Я привык работать в одиночку. Одной из причин, почему Бет не удовлетворяла работа в фирме, являлась моя склонность к самостоятельным действиям. И вот Моника, жизнь которой определялась трагическим исчезновением Шанталь, спрашивала, нельзя ли ей помочь в моем расследовании. Я не представлял, что она может сделать, но чувствовал, что она больше, чем кто-либо другой, имеет право быть в курсе дела. А может быть, я просто размяк от неожиданного поцелуя.

– Ладно, – сказал я. – Можете помогать.

– Правда? Вы действительно разрешаете?

– Ну конечно. Начнем через пару дней. Я думаю, нам нужно навестить старого друга ваших родителей.

– О, Виктор, это сказочно интересно.

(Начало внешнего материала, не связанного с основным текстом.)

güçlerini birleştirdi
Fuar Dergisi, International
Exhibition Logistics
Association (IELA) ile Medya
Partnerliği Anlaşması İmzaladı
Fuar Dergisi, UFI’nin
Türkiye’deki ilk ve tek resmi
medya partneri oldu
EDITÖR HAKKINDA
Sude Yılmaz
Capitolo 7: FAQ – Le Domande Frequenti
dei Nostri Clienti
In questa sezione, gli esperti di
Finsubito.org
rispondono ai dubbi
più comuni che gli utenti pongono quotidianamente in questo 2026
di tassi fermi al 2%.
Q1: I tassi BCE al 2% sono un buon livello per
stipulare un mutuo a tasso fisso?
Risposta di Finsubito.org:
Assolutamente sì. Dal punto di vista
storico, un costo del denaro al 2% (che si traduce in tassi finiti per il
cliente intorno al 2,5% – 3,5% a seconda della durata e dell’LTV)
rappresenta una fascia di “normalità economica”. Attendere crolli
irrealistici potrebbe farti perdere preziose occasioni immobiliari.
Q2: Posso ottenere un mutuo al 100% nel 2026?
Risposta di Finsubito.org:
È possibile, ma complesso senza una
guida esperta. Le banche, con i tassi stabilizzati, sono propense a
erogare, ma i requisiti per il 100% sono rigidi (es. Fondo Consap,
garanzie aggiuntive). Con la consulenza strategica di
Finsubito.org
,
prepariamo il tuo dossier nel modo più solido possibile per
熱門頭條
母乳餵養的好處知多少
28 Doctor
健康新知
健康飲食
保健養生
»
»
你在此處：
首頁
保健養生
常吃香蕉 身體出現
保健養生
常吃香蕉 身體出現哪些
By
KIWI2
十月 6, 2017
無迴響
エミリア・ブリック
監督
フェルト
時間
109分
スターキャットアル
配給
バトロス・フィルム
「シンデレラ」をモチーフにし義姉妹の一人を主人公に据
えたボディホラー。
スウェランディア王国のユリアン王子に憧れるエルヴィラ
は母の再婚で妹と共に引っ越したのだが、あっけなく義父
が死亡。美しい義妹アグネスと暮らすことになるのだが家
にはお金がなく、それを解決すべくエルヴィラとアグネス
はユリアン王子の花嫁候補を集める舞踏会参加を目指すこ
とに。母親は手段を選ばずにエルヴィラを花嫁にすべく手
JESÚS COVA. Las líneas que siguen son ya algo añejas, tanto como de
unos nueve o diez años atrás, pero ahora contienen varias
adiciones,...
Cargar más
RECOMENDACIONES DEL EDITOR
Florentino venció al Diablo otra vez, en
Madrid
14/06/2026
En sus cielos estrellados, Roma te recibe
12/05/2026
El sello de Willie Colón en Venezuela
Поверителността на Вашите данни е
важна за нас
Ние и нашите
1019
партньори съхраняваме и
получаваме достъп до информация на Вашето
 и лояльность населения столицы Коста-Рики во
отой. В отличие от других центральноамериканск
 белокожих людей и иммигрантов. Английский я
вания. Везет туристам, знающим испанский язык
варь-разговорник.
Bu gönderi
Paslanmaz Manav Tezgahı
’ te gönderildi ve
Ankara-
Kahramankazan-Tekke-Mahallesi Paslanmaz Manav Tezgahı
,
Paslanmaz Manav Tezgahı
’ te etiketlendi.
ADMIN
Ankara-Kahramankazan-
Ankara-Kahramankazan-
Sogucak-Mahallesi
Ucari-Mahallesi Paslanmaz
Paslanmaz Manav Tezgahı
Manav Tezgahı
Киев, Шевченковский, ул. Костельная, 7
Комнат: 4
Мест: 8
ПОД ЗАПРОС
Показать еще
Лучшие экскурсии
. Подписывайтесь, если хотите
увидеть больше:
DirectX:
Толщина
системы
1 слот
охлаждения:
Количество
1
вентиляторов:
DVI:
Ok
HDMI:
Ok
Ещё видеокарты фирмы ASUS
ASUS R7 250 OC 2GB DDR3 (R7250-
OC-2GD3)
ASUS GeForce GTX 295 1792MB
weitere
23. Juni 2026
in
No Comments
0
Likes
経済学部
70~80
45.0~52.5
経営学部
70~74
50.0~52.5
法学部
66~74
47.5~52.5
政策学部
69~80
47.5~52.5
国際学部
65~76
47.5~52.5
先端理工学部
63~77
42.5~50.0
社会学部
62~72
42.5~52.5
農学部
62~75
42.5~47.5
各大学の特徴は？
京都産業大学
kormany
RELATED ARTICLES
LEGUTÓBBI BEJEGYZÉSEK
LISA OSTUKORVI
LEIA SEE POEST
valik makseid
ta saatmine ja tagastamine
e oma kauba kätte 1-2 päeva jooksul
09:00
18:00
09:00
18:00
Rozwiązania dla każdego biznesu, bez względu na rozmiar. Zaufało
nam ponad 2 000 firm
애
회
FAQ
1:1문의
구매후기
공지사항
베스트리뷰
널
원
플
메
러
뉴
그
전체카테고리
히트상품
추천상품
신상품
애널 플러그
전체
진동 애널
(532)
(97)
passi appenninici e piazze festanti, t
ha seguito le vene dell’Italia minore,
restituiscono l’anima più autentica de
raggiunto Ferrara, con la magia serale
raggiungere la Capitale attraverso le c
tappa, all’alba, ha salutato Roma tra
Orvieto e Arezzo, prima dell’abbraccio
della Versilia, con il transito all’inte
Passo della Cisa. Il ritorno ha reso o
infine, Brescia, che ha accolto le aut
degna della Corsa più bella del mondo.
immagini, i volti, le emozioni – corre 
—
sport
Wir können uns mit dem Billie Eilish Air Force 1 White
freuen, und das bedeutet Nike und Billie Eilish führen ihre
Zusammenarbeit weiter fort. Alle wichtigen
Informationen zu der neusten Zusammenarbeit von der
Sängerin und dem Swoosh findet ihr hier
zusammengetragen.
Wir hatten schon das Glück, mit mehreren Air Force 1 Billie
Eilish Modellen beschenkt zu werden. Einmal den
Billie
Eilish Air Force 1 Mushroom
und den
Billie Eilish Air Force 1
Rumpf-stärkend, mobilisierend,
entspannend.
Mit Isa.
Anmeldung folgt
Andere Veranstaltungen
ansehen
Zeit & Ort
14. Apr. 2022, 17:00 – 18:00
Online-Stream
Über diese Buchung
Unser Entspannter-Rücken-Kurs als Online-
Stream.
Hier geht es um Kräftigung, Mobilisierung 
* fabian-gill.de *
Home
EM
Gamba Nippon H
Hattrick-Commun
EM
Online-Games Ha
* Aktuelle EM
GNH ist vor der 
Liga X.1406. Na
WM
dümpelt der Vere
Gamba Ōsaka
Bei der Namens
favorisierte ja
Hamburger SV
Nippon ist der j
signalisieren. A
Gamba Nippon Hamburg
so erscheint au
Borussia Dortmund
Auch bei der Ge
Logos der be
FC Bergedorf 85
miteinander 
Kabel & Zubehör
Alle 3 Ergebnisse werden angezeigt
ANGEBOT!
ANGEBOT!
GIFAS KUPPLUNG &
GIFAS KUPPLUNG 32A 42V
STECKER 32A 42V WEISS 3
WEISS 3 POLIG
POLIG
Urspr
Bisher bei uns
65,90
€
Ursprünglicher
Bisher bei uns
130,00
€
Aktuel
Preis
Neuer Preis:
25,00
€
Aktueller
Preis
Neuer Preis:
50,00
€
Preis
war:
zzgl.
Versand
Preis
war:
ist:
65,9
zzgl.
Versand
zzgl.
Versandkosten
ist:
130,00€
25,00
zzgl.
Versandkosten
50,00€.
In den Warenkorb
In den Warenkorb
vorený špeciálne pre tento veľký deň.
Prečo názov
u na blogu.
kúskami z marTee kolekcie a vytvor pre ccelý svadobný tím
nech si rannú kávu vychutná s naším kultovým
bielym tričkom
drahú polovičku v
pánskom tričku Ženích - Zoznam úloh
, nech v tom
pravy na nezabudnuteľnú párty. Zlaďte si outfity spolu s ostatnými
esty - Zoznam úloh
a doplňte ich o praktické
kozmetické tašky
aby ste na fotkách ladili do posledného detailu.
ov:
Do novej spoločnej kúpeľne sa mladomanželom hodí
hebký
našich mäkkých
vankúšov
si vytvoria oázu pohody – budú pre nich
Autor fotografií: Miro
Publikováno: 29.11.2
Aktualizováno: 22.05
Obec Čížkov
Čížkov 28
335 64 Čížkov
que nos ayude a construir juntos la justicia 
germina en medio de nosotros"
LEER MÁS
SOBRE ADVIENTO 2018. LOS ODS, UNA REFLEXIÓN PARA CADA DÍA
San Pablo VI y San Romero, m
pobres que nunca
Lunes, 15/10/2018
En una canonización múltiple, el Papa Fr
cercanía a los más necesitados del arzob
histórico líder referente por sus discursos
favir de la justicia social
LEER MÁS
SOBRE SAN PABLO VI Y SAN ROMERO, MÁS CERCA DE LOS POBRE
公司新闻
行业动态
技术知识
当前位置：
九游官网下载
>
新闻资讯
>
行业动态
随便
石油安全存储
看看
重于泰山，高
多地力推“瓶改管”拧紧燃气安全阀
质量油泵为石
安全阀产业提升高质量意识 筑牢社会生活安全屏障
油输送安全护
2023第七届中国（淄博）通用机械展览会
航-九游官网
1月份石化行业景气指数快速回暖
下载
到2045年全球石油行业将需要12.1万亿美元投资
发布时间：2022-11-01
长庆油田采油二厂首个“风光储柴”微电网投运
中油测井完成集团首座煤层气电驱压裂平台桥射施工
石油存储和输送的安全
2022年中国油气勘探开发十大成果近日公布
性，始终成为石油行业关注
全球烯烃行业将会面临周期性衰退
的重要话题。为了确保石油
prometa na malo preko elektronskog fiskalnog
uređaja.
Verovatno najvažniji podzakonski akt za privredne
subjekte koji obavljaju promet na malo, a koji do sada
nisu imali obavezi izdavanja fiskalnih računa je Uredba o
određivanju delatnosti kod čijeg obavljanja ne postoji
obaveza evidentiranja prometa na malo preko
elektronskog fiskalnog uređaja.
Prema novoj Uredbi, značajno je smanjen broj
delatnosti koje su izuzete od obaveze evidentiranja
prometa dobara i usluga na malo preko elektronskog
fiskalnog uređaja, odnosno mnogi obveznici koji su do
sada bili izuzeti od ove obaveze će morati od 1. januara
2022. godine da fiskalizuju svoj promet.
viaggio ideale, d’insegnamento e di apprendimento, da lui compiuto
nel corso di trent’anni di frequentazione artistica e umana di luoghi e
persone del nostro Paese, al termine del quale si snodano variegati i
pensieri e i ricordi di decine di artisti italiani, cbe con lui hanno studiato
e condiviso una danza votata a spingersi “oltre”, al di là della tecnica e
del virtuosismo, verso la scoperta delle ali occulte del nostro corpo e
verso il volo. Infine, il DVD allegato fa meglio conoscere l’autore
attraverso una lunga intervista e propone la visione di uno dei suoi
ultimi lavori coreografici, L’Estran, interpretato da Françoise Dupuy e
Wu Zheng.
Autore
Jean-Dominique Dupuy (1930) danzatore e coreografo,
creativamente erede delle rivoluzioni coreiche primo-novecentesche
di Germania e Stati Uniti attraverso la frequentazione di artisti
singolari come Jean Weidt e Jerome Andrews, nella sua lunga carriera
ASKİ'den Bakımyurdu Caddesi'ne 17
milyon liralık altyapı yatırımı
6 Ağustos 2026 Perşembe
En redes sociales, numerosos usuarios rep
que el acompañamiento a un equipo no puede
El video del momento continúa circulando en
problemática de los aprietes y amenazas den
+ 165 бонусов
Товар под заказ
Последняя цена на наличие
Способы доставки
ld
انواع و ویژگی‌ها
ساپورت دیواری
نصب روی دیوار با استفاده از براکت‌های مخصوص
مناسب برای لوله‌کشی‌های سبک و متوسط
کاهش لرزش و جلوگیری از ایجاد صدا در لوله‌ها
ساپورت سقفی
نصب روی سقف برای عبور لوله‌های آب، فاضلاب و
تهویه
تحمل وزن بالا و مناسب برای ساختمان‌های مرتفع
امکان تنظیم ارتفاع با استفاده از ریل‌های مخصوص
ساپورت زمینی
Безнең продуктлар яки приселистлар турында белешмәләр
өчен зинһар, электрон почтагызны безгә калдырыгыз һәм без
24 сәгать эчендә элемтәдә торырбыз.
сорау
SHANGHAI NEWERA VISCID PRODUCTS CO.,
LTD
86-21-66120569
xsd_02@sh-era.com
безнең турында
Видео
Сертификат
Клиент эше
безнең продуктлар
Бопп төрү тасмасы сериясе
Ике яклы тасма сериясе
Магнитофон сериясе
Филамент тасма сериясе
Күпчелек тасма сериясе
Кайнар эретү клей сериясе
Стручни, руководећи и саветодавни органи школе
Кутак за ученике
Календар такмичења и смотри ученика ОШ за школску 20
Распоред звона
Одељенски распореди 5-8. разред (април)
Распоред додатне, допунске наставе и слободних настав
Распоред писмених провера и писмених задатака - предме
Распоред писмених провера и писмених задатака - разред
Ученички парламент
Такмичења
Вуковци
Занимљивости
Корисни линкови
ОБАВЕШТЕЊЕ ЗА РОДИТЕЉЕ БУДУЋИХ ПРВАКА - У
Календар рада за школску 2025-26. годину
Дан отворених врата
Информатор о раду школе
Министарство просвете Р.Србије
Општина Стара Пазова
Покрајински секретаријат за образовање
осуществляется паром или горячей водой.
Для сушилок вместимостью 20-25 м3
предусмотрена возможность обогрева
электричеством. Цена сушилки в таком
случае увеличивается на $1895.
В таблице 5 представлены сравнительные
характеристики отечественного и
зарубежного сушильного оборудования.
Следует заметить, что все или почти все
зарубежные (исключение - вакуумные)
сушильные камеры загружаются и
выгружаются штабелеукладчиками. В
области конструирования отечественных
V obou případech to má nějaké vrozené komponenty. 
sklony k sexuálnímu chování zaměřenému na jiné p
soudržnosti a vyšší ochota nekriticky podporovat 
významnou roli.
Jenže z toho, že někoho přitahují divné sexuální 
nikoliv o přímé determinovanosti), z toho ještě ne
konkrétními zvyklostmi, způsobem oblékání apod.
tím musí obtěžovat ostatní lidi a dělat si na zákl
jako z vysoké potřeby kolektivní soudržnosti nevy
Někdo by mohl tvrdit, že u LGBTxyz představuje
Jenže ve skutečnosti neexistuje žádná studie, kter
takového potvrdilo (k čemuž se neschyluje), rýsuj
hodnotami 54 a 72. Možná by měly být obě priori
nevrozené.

Я возьму в клубе несколько дней отпуска, куплю черные кожаные брюки, почищу пистолет.

– Нет, никакого оружия.

– Но, Виктор, я так люблю свой пистолет.

– Никаких собак, никакого оружия, никаких острых каблуков, которыми можно поранить человека. Это не мой стиль – по крайней мере на работе.

– Ладно, ладно, угомонитесь. А как насчет черных кожаных брюк – их-то хоть можно надеть?

– Почему именно черные кожаные брюки?

– Как у Эммы Пил из сериала «Мстители».

– Хорошо, черные кожаные брюки можно.

– Но почему нам не начать прямо сейчас?

– Потому что я должен кое с кем встретиться в Нью-Джерси, причем один на один.